Da Bears had some problems last night when he tried to go to the bathroom. Lots of straining but little production. I knew he wasn’t done and he needed some help. So I gave him that help and I can assure you that he is empty now. What a mess. He needed a bath and at 10p that was the last thing I wanted to do. I got him to sleep with me and that calmed him down. He seemed much better this morning, like a new lease on life. I hope that his body can fix the issue that is causing him problems. I really want my buddy back, but this was just another affirmation that were getting closer than I want to the end.
I caught myself last night looking at some mock stationary that I made up. I merged my partners name with my name, then listed everyone out on the page. It looks like were a law firm and/or a CPA Firm. Underneath our names I put the tag line, the original cat house. I made this up years ago to be humorous. I counted and there were 10 names with all of the cats, including #1 son. I thought to myself who would have ever thought that I would be the last survivor and that everyone is going to pass before me. I mean that is what I anticipate but if I happen to drop dead today, that wouldn’t be a true statement. But logically speaking I will have to mourn each of their passing and when you think of it like that, it’s like trying to swallow an elephant.
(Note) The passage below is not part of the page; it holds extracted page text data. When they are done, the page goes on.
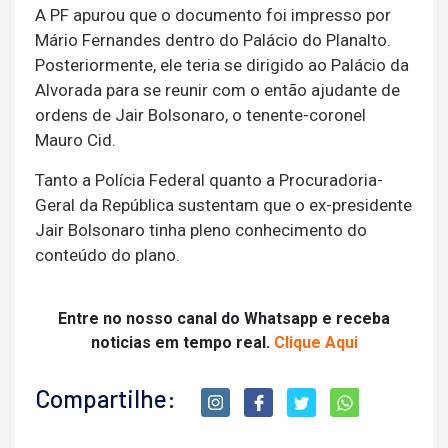
A PF apurou que o documento foi impresso por
Mário Fernandes dentro do Palácio do Planalto.
Posteriormente, ele teria se dirigido ao Palácio da
Alvorada para se reunir com o então ajudante de
ordens de Jair Bolsonaro, o tenente-coronel
Mauro Cid.
Tanto a Polícia Federal quanto a Procuradoria-
Geral da República sustentam que o ex-presidente
Jair Bolsonaro tinha pleno conhecimento do
conteúdo do plano.
Entre no nosso canal do Whatsapp e receba
noticias em tempo real.
Clique Aqui
Compartilhe: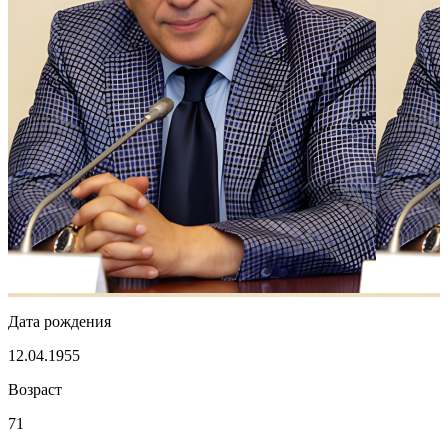
Дата рождения
12.04.1955
Возраст
71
Pretty large task. I suppose that is why they dwindle off slowly, one here and one there. Sort of like Old McDonald’s Farm but there is no ei ei oh. I am a pessimist by nature and just can’t shake the feeling that my Big Boy will be checking out sooner than I want him to. He’s a tough guy and been through a lot. He wasn’t terribly happy with me last night, that is until we were resting in my room.
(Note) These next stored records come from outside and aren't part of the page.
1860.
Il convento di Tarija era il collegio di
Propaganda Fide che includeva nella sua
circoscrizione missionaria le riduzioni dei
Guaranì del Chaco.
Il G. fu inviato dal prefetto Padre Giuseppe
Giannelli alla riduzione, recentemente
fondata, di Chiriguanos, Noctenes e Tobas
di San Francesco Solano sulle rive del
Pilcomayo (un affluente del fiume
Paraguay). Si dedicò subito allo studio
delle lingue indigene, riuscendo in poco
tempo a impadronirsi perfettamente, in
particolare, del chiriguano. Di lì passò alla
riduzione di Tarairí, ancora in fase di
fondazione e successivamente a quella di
If you thought that was the dramatic part, your wrong. I met someone online or so it seemed. It was nice but the more things have played out I believe I have been targeted by an imposter. I am waiting for the demands for money to be sent and then I will have my confirmation. I won’t send a damn dime to some stranger that I have never met in real life. I am trying to be optimistic and say that this person is real but I read a lot of dating scam articles and this has all the markings of one. Typically if your not in my area or have plans to return to my area then I don’t waste my time. I am not looking for long distance, I need a guy to be here so that I can feel, touch and talk to him in person. I am purposefully being vague bout what I have been through. I am glad that I have the foresight to be on guard and aware. I could call it quits but on the off chance this person is real I don’t want to hurt them, I know what that feels like and don’t want to do it to someone else on purpose. Some people can be really good at having you buy in to their story and then when you least expect it, everything unravels or they trip up and expose themselves. I mean if your getting money out of people I understand why you would want to lie to them, but if your just catfishing them for the hell of it, I don’t get that at all. I’ve been crushed a lot on these sites, it hurts worse to reach out too someone that you find appealing and they ignore you. Why do adults act like children?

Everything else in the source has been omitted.